Pictures stay out of your copy, but everything else in the records below must be repeated exactly.
**** DATASET EXTRACT ****
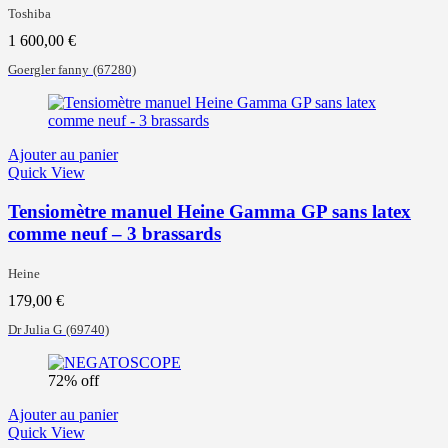
Toshiba
1 600,00
€
Goergler fanny
(67280)
Ajouter au panier
Quick View
Tensiomètre manuel Heine Gamma GP sans latex
comme neuf – 3 brassards
Heine
179,00
€
Dr Julia G
(69740)
72% off
Ajouter au panier
Quick View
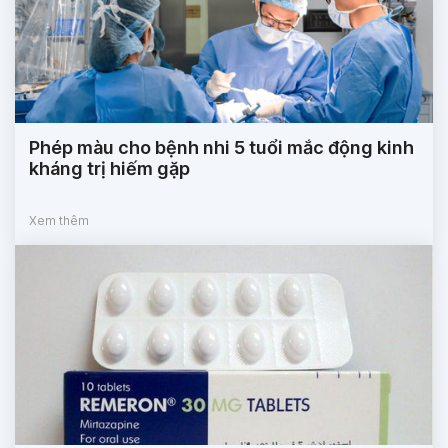
Phép màu cho bệnh nhi 5 tuổi mắc động kinh
kháng trị hiếm gặp
Xem thêm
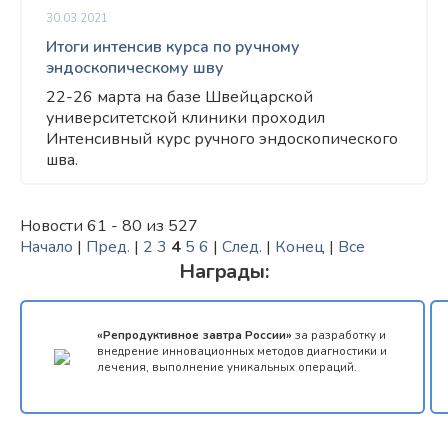
30.03.2021
Итоги интенсив курса по ручному
эндоскопическому шву
22-26 марта на базе Швейцарской
университетской клиники проходил
Интенсивный курс ручного эндоскопического
шва.
Новости 61 - 80 из 527
Начало
|
Пред.
|
2
3
4
5
6
|
След.
|
Конец
|
Все
Награды:
«Репродуктивное завтра России»
за разработку и
внедрение инновационных методов диагностики и
лечения, выполнение уникальных операций.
****
# RESPONSE TO THE EXERCISE
Toshiba
1 600,00
€
Goergler fanny
(67280)
Ajouter au panier
Quick View
Tensiomètre manuel Heine Gamma GP sans latex
comme neuf – 3 brassards
Heine
179,00
€
Dr Julia G
(69740)
72% off
Ajouter au panier
Quick View
Phép màu cho bệnh nhi 5 tuổi mắc động kinh
kháng trị hiếm gặp
Xem thêm
30.03.2021
Итоги интенсив курса по ручному
эндоскопическому шву
22-26 марта на базе Швейцарской
университетской клиники проходил
Интенсивный курс ручного эндоскопического
шва.
Новости 61 - 80 из 527
Начало
|
Пред.
|
2
3
4
5
6
|
След.
|
Конец
|
Все
Награды:
«Репродуктивное завтра России»
за разработку и
внедрение инновационных методов диагностики и
лечения, выполнение уникальных операций.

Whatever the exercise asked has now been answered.